> _What is expected_: Search the records below for the string "height" and copy each line where it turns up.

> _Records to use_:

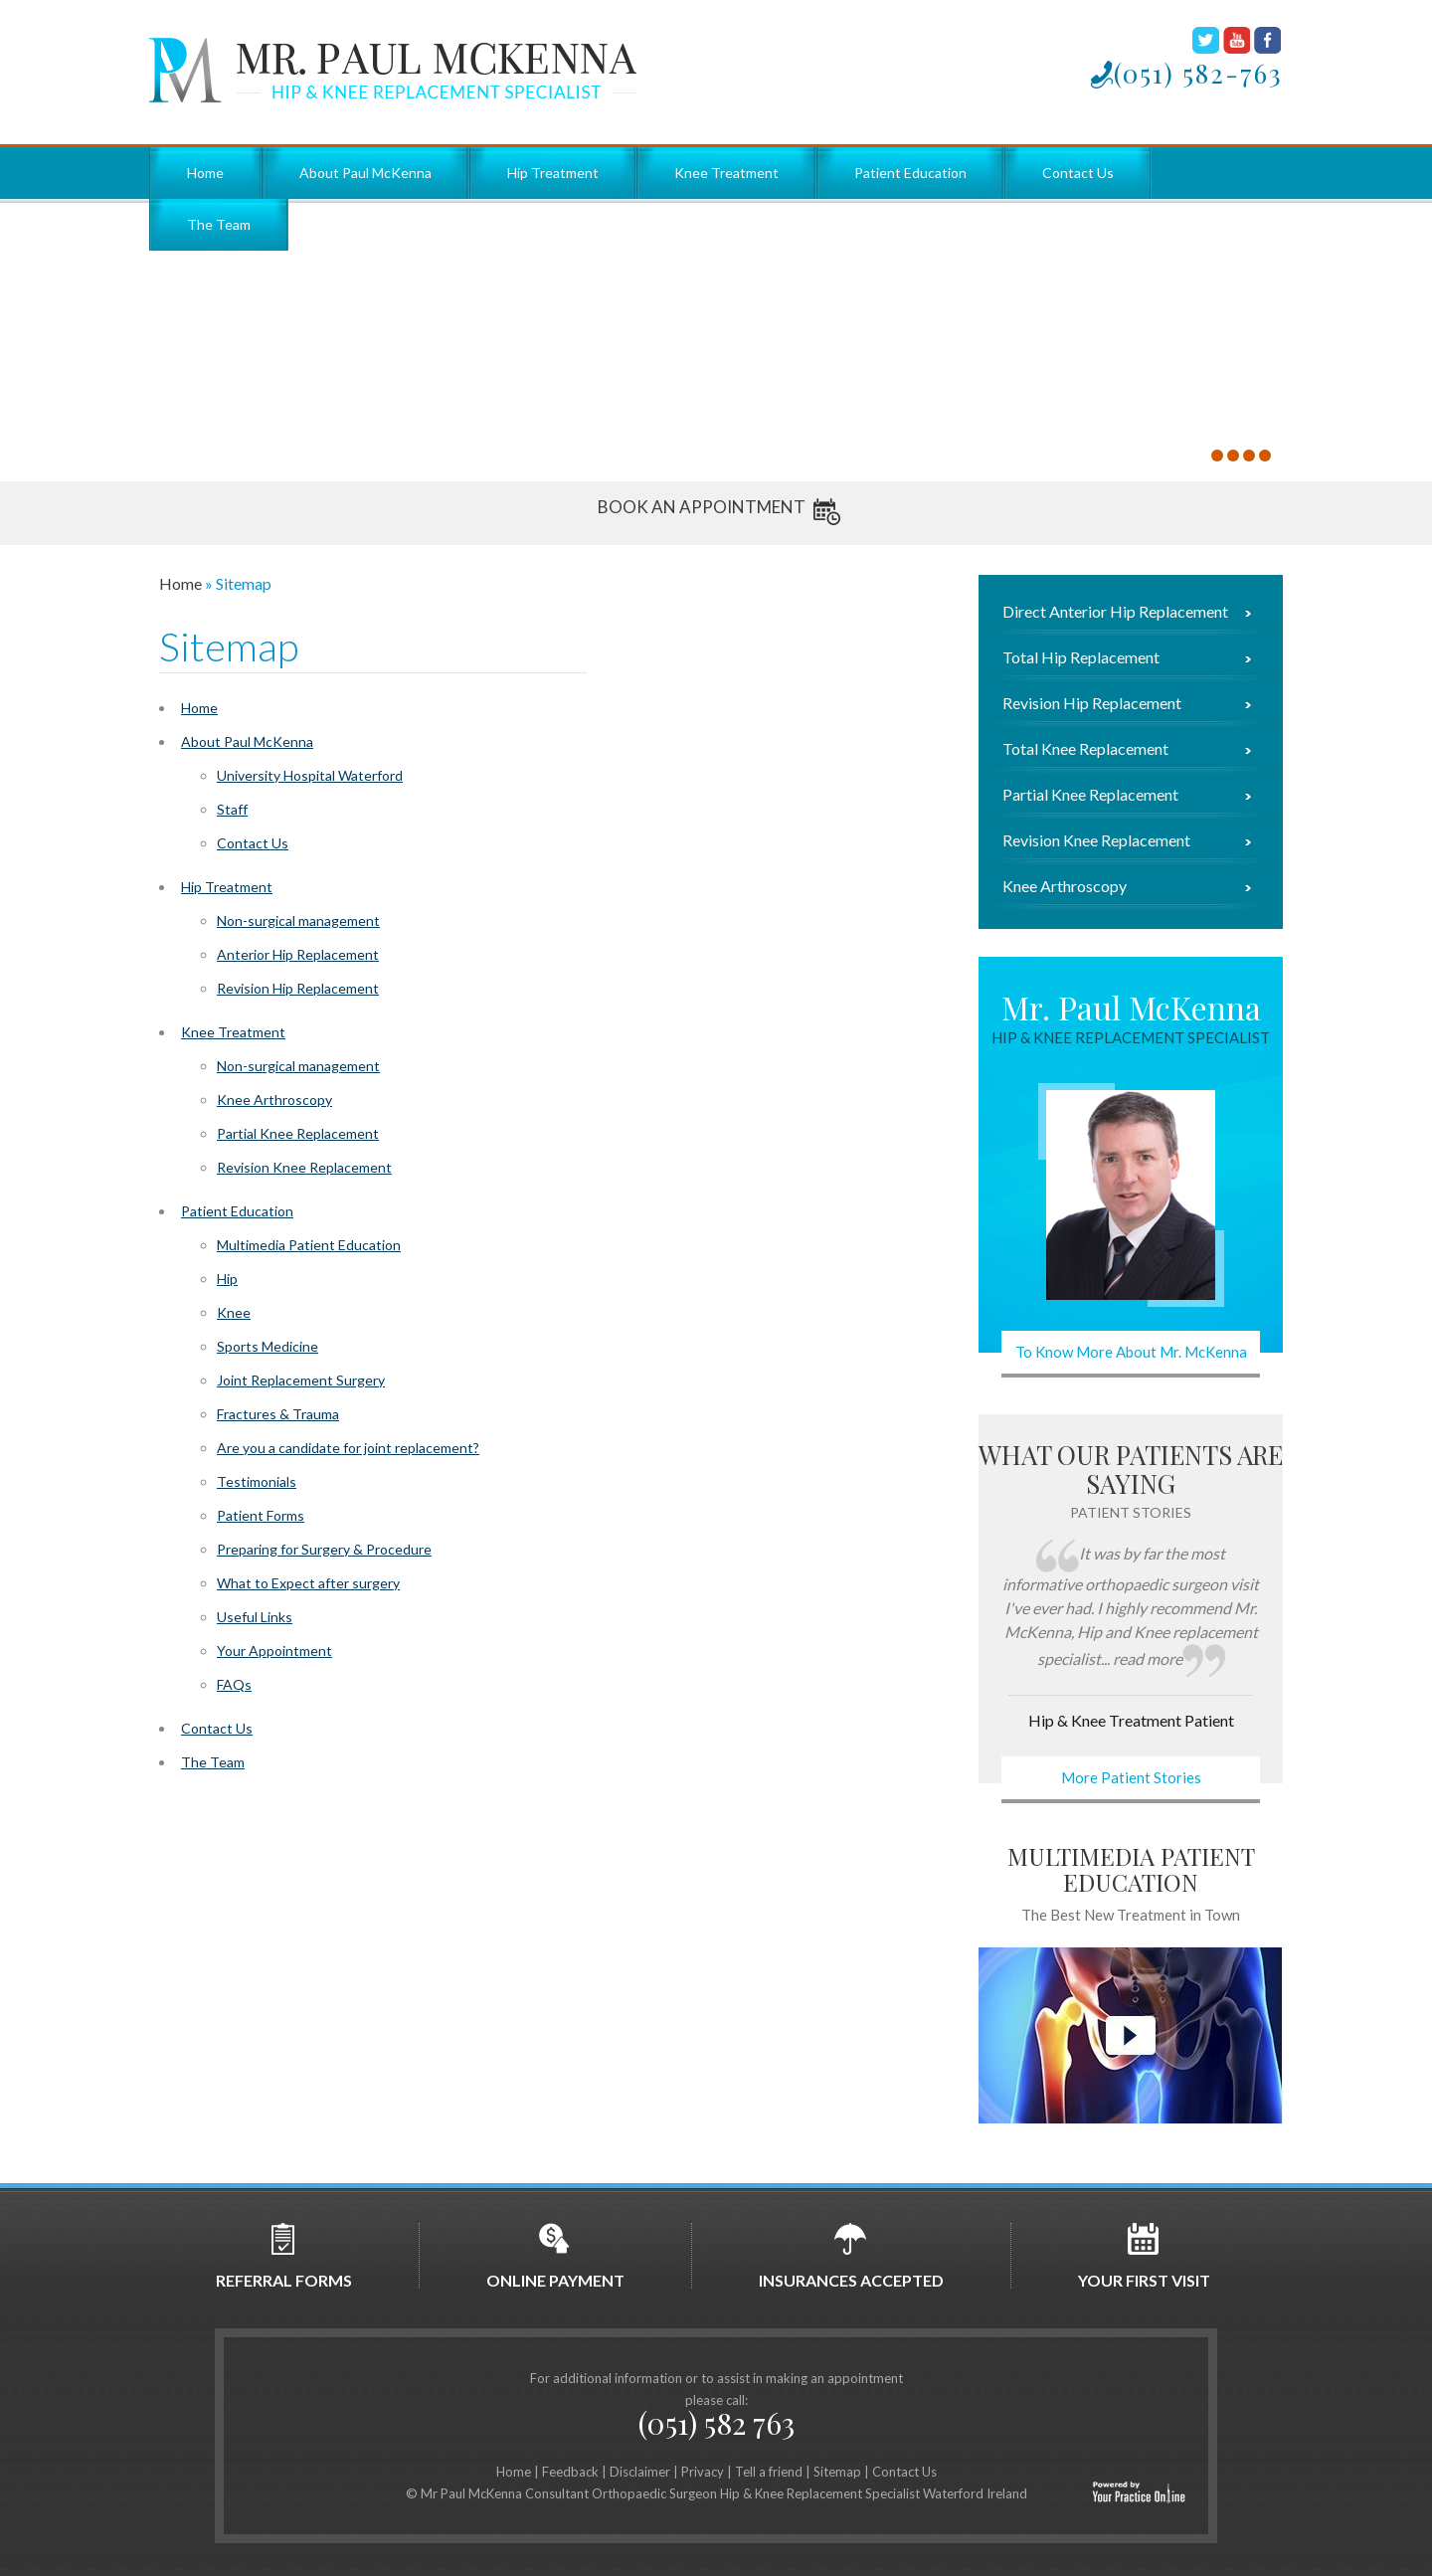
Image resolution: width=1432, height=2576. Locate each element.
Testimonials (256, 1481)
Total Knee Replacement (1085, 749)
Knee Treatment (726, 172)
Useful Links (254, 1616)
* * *
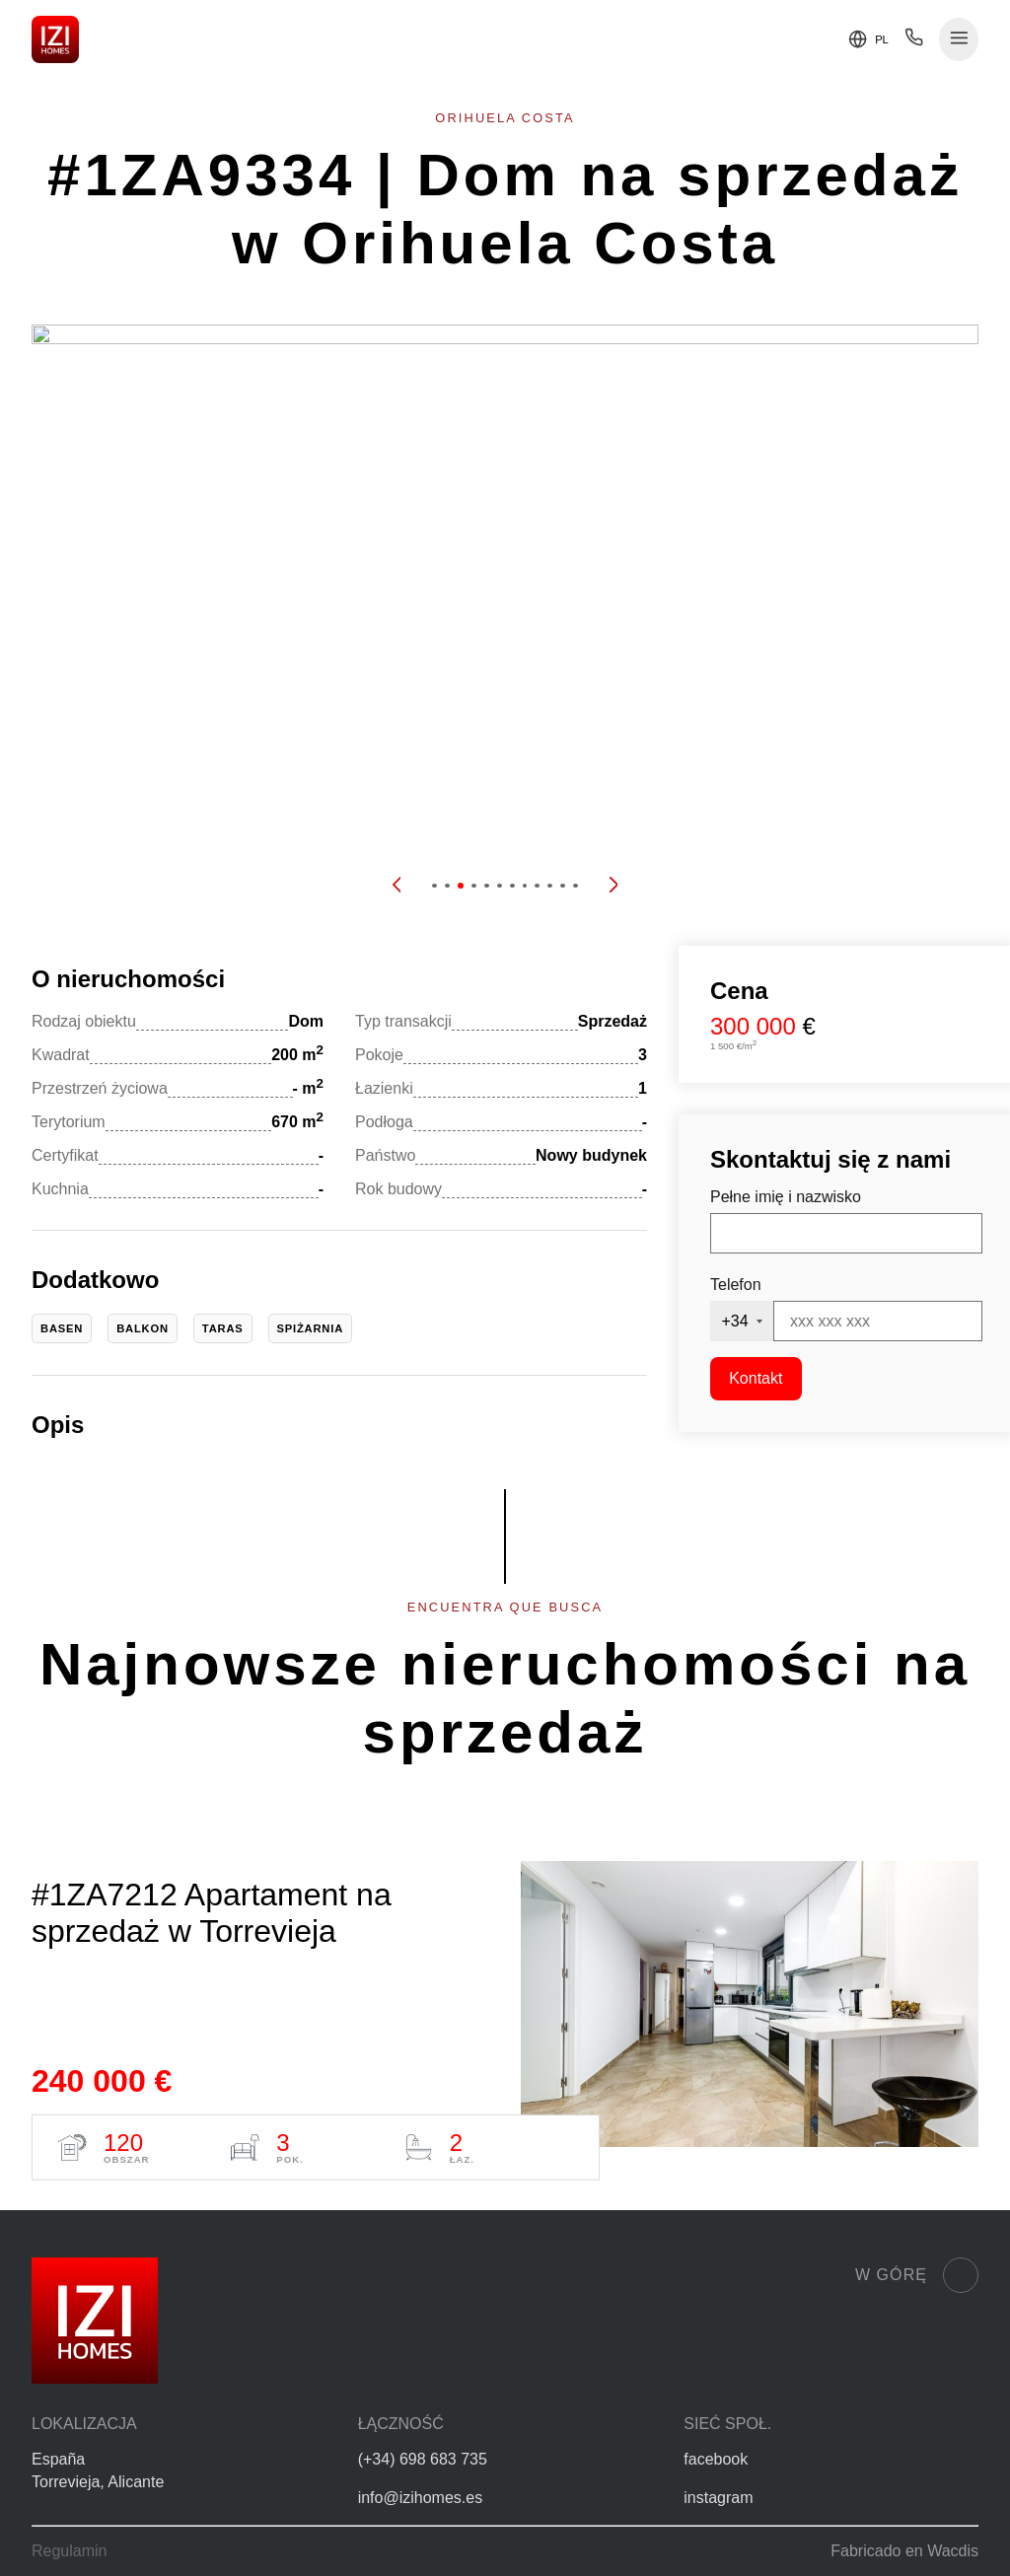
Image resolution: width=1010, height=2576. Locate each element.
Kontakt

> _Reply_:
Image resolution: width=1432, height=2576. Locate each element.
Image resolution: width=1010, height=2576. Locate each element.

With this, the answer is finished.